|As the wrapper says - 'Divine'|
Until my taste developed to include coffee, it was always my hot drink of choice when the weather turned bitter or I needed a 'hug in a mug'. Nowadays I'm more likely to plump for a latte. I find hot chocolate too sweet. Even when I do think I fancy a cup of hot chocolate, a few mouthfuls in and I end up leaving it. But today was one of those days when a warm, sweet drink was just what I needed.
Except the Green and Blacks hot chocolate pot was bare after my Christmas truffle making activity. Next stop, Thomasina Miers' Mexican Cooking Made Easy. A really simple recipe. Hot, cinnamon-scented milk poured over 70% cocoa chocolate. Basically ganache, but not quite so creamy.
|Whisked hot chocolate|
I will say that I couldn't really taste the cinnamon through the intense chocolate flavour. It's difficult to tell if it made a difference because top quality chocolate always has fruity and spicy undertones.

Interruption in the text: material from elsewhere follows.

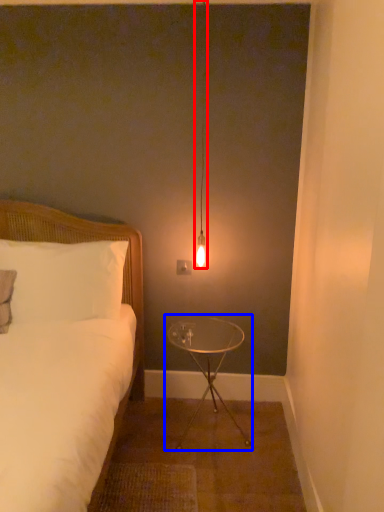 Question: Which object appears closest to the camera in this image, lamp (highlighted by a red box) or table (highlighted by a blue box)?

Choices:
 (A) lamp
 (B) table

Answer: (A) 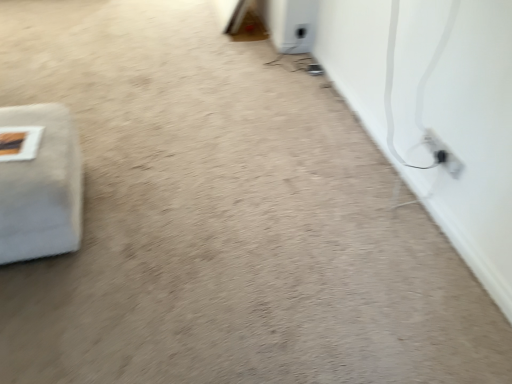 Question: From a real-world perspective, relative to black plastic electric outlet at lower right, is white fabric at left vertically above or below?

Definitely an expensive, decadent treat to remedy a rubbish day.
Recipe - serves 2
- 450ml semi-skimmed milk
- 100g 70% cocoa solids chocolate
- cinnamon stick.
- Place the milk in a small pan with the cinnamon stick and heat until just below boiling point.
- Meanwhile chop the chocolate finely and place in a bowl.
- Pour the hot milk over the chocolate and whisk until a layer of foam covers the top.
- Pour into serving bowls or mugs and enjoy.